WORK ITEM - The entries below must be reproduced exactly; their pictures are not part of the copy.

MATERIAL FOR THE TASK -
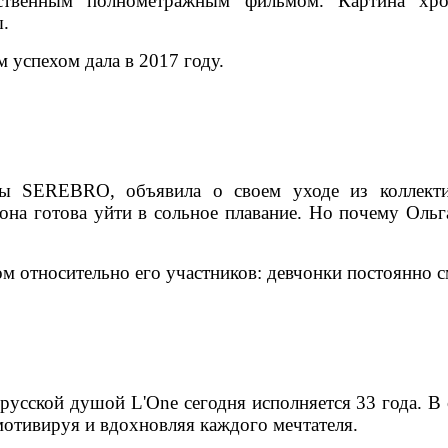
ственным полнометражным фильмом. Картина хр
ы.
 успехом дала в 2017 году.
пы SEREBRO, объявила о своем уходе из коллекти
она готова уйти в сольное плавание. Но почему Оль
 относительно его участников: девчонки постоянно с
русской душой L'One сегодня исполняется 33 года. В 
 мотивируя и вдохновляя каждого мечтателя.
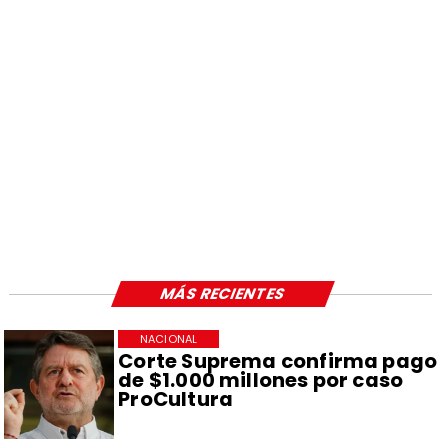
MÁS RECIENTES
NACIONAL
Corte Suprema confirma pago
de $1.000 millones por caso
ProCultura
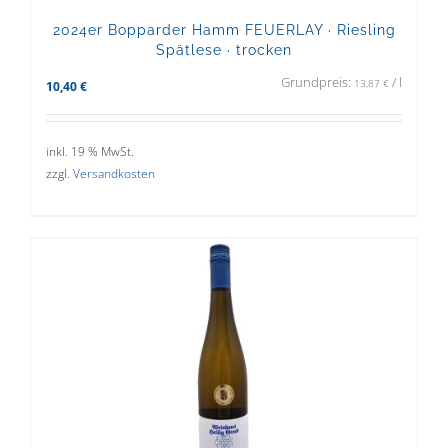
2024er Bopparder Hamm FEUERLAY · Riesling
Spätlese · trocken
Grundpreis:
/
l
13,87
€
10,40
€
inkl. 19 % MwSt.
zzgl.
Versandkosten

WRITTEN REPLY -
ственным полнометражным фильмом. Картина хр
ы.
 успехом дала в 2017 году.
пы SEREBRO, объявила о своем уходе из коллекти
она готова уйти в сольное плавание. Но почему Оль
 относительно его участников: девчонки постоянно с
русской душой L'One сегодня исполняется 33 года. В 
 мотивируя и вдохновляя каждого мечтателя.
MÁS RECIENTES
NACIONAL
Corte Suprema confirma pago
de $1.000 millones por caso
ProCultura
2024er Bopparder Hamm FEUERLAY · Riesling
Spätlese · trocken
Grundpreis:
/
l
13,87
€
10,40
€
inkl. 19 % MwSt.
zzgl.
Versandkosten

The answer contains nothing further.